The trigger for the collapse of the past few weeks has been the rise of agency spreads, which is the cause not the effect of all the implosions we’ve seen so far. So to stop the panic, the Fed would have to intervene in the agency market. But it’s remaining reserves of ~$400bil is tiny compared to the amount of debt out there. Furthermore, even a full faith govt. guarantee is unlikely to stop the rise in premiums (witness Ginnie Mae debt, where spreads are increasing even with a govt. guarantee). This is partially because of panic, and partially because agency debt will have fundamentally different behavior when it includes all the extra debt Congress is talking about stuffing it with. So with that uncertainty and unpredictability, it’s no wonder spreads are increasing. As the spreads continue to claim more casualties, more firms will line up for funding (when do hedge funds get to drink directly from the punch bowl?
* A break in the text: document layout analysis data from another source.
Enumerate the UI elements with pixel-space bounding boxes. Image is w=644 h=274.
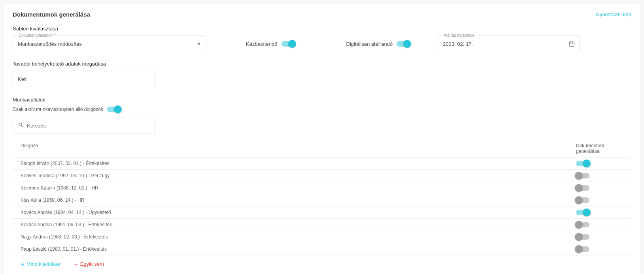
select-none-label: Egyik sem — [80, 261, 104, 267]
generate-toggle[interactable] — [576, 246, 589, 252]
col-generate-header: Dokumentum generálása — [576, 143, 623, 154]
select-none-link[interactable]: − Egyik sem — [74, 261, 104, 267]
generate-toggle-cell — [576, 246, 623, 252]
sign-toggle-label: Digitálisan aláírandó — [346, 41, 393, 47]
employee-name: Kovács Angéla (1991. 06. 03.) - Értékesí… — [21, 222, 576, 227]
table-row: Kiss Attila (1959. 06. 24.) - HR — [13, 194, 631, 206]
generate-toggle[interactable] — [576, 222, 589, 227]
generate-toggle[interactable] — [576, 197, 589, 203]
generate-toggle-cell — [576, 210, 623, 215]
svg-rect-0 — [569, 42, 574, 46]
template-row: Dokumentumsablon * ▼ Kézbesítendő Digitá… — [13, 36, 631, 52]
generate-toggle-cell — [576, 197, 623, 203]
table-row: Papp László (1980. 01. 01.) - Értékesíté… — [13, 243, 631, 255]
generate-toggle[interactable] — [576, 185, 589, 191]
sign-toggle-wrap: Digitálisan aláírandó — [346, 41, 410, 47]
signature-deadline-field[interactable]: Aláírás határideje — [438, 36, 580, 52]
table-row: Kovács András (1984. 04. 14.) - Ügyvezet… — [13, 206, 631, 218]
minus-icon: − — [74, 261, 78, 267]
signature-deadline-label: Aláírás határideje — [442, 33, 476, 38]
substitution-input[interactable] — [18, 76, 150, 82]
employee-search-field[interactable] — [13, 118, 155, 133]
generate-toggle[interactable] — [576, 161, 589, 166]
col-employee-header: Dolgozó — [21, 143, 576, 148]
svg-line-5 — [21, 126, 23, 127]
generate-toggle-cell — [576, 222, 623, 227]
substitution-field[interactable] — [13, 71, 155, 87]
template-section-label: Sablon kiválasztása — [13, 26, 631, 32]
template-field-label: Dokumentumsablon * — [17, 33, 58, 38]
employee-name: Balogh István (2007. 03. 01.) - Értékesí… — [21, 161, 576, 166]
generate-toggle-cell — [576, 173, 623, 178]
deliver-toggle-label: Kézbesítendő — [246, 41, 278, 47]
generate-toggle-cell — [576, 185, 623, 191]
employee-name: Papp László (1980. 01. 01.) - Értékesíté… — [21, 246, 576, 252]
document-generate-card: Dokumentumok generálása Nyomtatási kép S… — [4, 4, 640, 274]
deliver-toggle[interactable] — [281, 41, 295, 47]
employees-table: Dolgozó Dokumentum generálása Balogh Ist… — [13, 140, 631, 255]
substitution-label: További behelyettesítő adatok megadása — [13, 61, 631, 67]
generate-toggle[interactable] — [576, 234, 589, 240]
table-row: Kedves Teodóra (1992. 06. 10.) - Pénzügy — [13, 169, 631, 182]
employees-section-label: Munkavállalók — [13, 97, 631, 103]
template-select[interactable]: Dokumentumsablon * ▼ — [13, 36, 206, 52]
table-header: Dolgozó Dokumentum generálása — [13, 140, 631, 157]
svg-point-4 — [19, 123, 22, 126]
employee-name: Kelemen Katalin (1986. 12. 01.) - HR — [21, 185, 576, 191]
employee-name: Kedves Teodóra (1992. 06. 10.) - Pénzügy — [21, 173, 576, 178]
active-only-label: Csak aktív munkaviszonyban álló dolgozók — [13, 107, 103, 112]
calendar-icon[interactable] — [568, 41, 575, 47]
table-row: Kelemen Katalin (1986. 12. 01.) - HR — [13, 182, 631, 194]
bulk-actions: + Mind kijelölése − Egyik sem — [13, 255, 631, 267]
template-select-value[interactable] — [18, 41, 194, 47]
generate-toggle-cell — [576, 161, 623, 166]
employee-name: Nagy András (1988. 02. 03.) - Értékesíté… — [21, 234, 576, 240]
chevron-down-icon: ▼ — [197, 41, 201, 46]
employee-name: Kiss Attila (1959. 06. 24.) - HR — [21, 197, 576, 203]
select-all-link[interactable]: + Mind kijelölése — [21, 261, 60, 267]
signature-deadline-input[interactable] — [443, 41, 565, 47]
sign-toggle[interactable] — [397, 41, 410, 47]
print-preview-link[interactable]: Nyomtatási kép — [596, 11, 631, 17]
generate-toggle[interactable] — [576, 210, 589, 215]
search-icon — [18, 122, 24, 129]
table-row: Balogh István (2007. 03. 01.) - Értékesí… — [13, 157, 631, 169]
generate-toggle-cell — [576, 234, 623, 240]
employee-name: Kovács András (1984. 04. 14.) - Ügyvezet… — [21, 210, 576, 215]
active-only-toggle[interactable] — [107, 107, 121, 112]
employee-search-input[interactable] — [27, 123, 150, 129]
generate-toggle[interactable] — [576, 173, 589, 178]
active-only-row: Csak aktív munkaviszonyban álló dolgozók — [13, 107, 631, 112]
plus-icon: + — [21, 261, 24, 267]
deliver-toggle-wrap: Kézbesítendő — [246, 41, 295, 47]
select-all-label: Mind kijelölése — [26, 261, 60, 267]
table-row: Nagy András (1988. 02. 03.) - Értékesíté… — [13, 231, 631, 243]
page-title: Dokumentumok generálása — [13, 11, 90, 18]
header-row: Dokumentumok generálása Nyomtatási kép — [13, 11, 631, 18]
table-row: Kovács Angéla (1991. 06. 03.) - Értékesí… — [13, 218, 631, 231]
At this rate, probably in a week or two), and the Fed, unable to say no, will have to start issuing treasuries to expand its balance sheet. Within a matter of a month or two, the Fed will find itself with a trillion or so dollars of impaired debt in a “repo” that can’t ever be recalled (some because the counterparty’s balance sheet is still too weak, others because the counterparty has gone BK) … Oh yeah, and mortgage markets will still be frozen.

Let’s hope it doesn’t come to that. Because at the end of the day, liquidity is only a symptom of the larger solvency crisis our mortgage and financial markets now face — and having firms push solvency directly into the Fed’s lap is a dangerous game to play, indeed. So long as housing prices continue to fall, the value of underlying assets will remain questionable. And so long as the value of underlying assets remain questionable, our financial markets will continue to roil in a deleveraging process and a continued lack of investor confidence. While I agree with John Mauldin’s recent take that Bernanke’s Fed has shown thus far it will do what it needs to in order to prevent a complete meltdown of our financial system, my concern lies with the issues above. The Fed can’t solve for technicals; it can’t solve for the fact that nobody is sure what their assets are really worth; and it can’t solve for the crisis of investor confidence that results. Until home prices stabilize, I think we’re looking at a situation where Bear Stearns won’t be the only institution to swoon. And, for the record, I hope I’m dead wrong.